As a psychotherapist, I do about half of my practice is psychotherapy. I prescribe quite a bit I do a lot of integrative work.The most ideal situation for psychotherapy is someone who has fertilizer in their brain and their rumination or their obsessive locked in thought jail that they’re in has a door that’s open. So we can actually look at what’s going on with them and what are their assumptions about reality. How does reality work? What do they want? Who are they?
Ketamine acts like a catalyst.

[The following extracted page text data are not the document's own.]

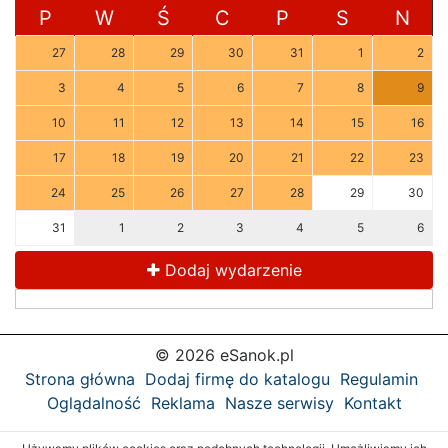
P
W
Ś
C
P
S
N
27
28
29
30
31
1
2
3
4
5
6
7
8
9
10
11
12
13
14
15
16
17
18
19
20
21
22
23
24
25
26
27
28
29
30
31
1
2
3
4
5
6
Dodaj wydarzenie
© 2026 eSanok.pl
Strona główna
Dodaj firmę do katalogu
Regulamin
Oglądalność
Reklama
Nasze serwisy
Kontakt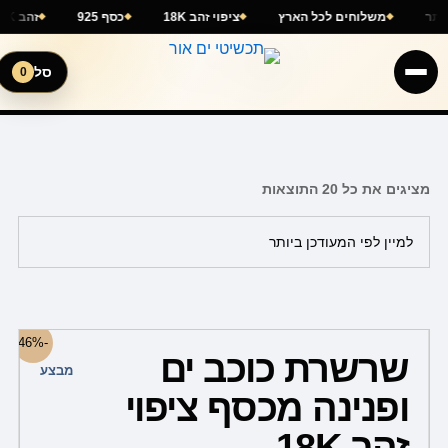
ילוג
בטחת באתר
משלוחים לכל הארץ
ציפוי זהב 18K
כסף 925
תוכן
סל
0
ממוין
לפי
הפריט
העדכני
ביותר
מציגים את כל ⁦20⁩ התוצאות
המחיר
המחיר
-46%
המקורי
הנוכחי
שרשרת כוכב ים
היה:
הוא:
מבצע
269.00 ₪.
499.00 ₪.
ופנינה מכסף ציפוי
זהב 18K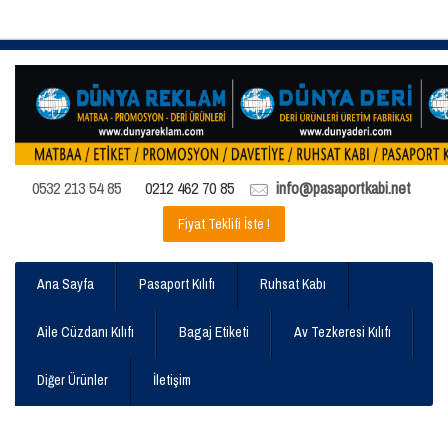
0532 213 54 85
0212 462 70 85
info@pasaportkabi.net
Fiyat Teklifi İste !
Ana Sayfa
Pasaport Kılıfı
Ruhsat Kabı
Aile Cüzdanı Kılıfı
Bagaj Etiketi
Av Tezkeresi Kılıfı
Diğer Ürünler
İletişim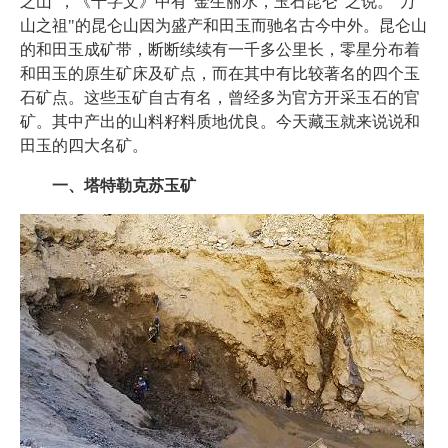
之山"，《千字文》中有"金生丽水，玉石昆仑"之说。"万
山之祖"的昆仑山因为盛产和田玉而驰名古今中外。昆仑山
的和田玉成矿带，断断续续有一千多公里长，零星分布着
和田玉的原生矿床及矿点，而在其中有比较著名的四个玉
石矿点。这些玉矿自古有名，曾经多为官方开采玉石的官
矿。其中产出的山料籽料质地优良。今天藏玉就来说说和
田玉的四大名矿。
一、塔特勒克苏玉矿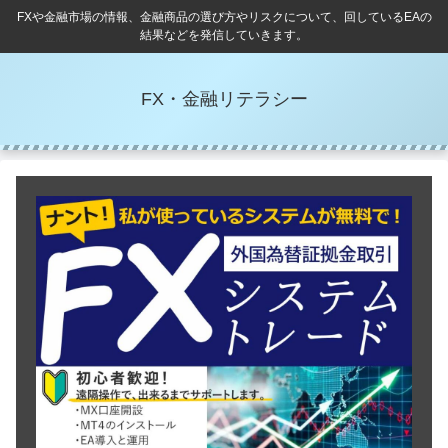
FXや金融市場の情報、金融商品の選び方やリスクについて、回しているEAの
結果などを発信していきます。
FX・金融リテラシー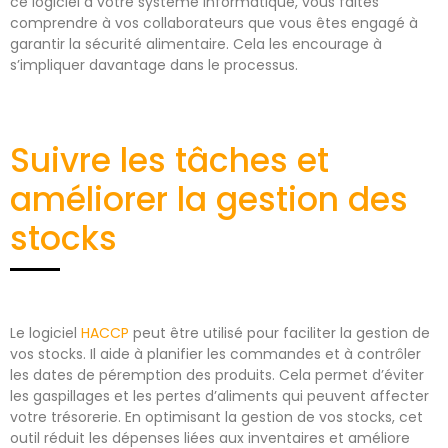
ce logiciel à votre système informatique, vous faites
comprendre à vos collaborateurs que vous êtes engagé à
garantir la sécurité alimentaire. Cela les encourage à
s’impliquer davantage dans le processus.
Suivre les tâches et
améliorer la gestion des
stocks
Le logiciel
HACCP
peut être utilisé pour faciliter la gestion de
vos stocks. Il aide à planifier les commandes et à contrôler
les dates de péremption des produits. Cela permet d’éviter
les gaspillages et les pertes d’aliments qui peuvent affecter
votre trésorerie. En optimisant la gestion de vos stocks, cet
outil réduit les dépenses liées aux inventaires et améliore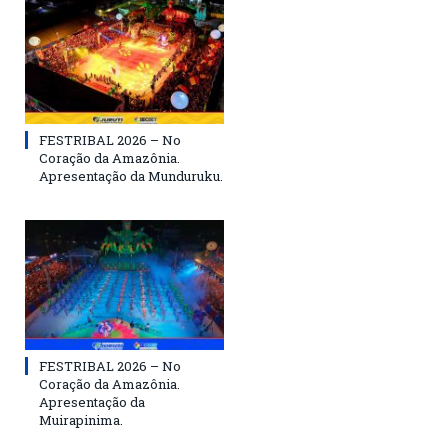
FESTRIBAL 2026 – No
Coração da Amazônia.
Apresentação da Munduruku.
FESTRIBAL 2026 – No
Coração da Amazônia.
Apresentação da
Muirapinima.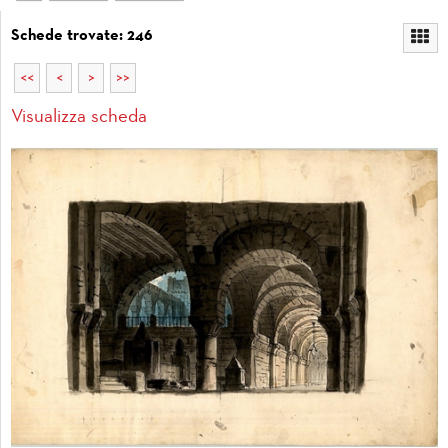
Schede trovate: 246
<<
<
>
>>
Visualizza scheda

Its chemical impacts are short lived, but it does open up an opportunity for people who are very stuck, who don’t have any motivation to actually begin to execute on the lifestyle changes that we all know are critical for long lasting well-being to start to happen Ketamine is not a substitute for the lifestyle changes. So, I’m just going to leave you the question How does ketamine fit into your integrative psychiatry perspective? And we want to encourage you to consider for people who are really stuck, that this can be an amazing opportunity for opening. If you’re not interested in providing ketamine yourself, that’s fine. But get to know people in your community who might be well trained and who are doing ketamine therapy in a safe and effective way.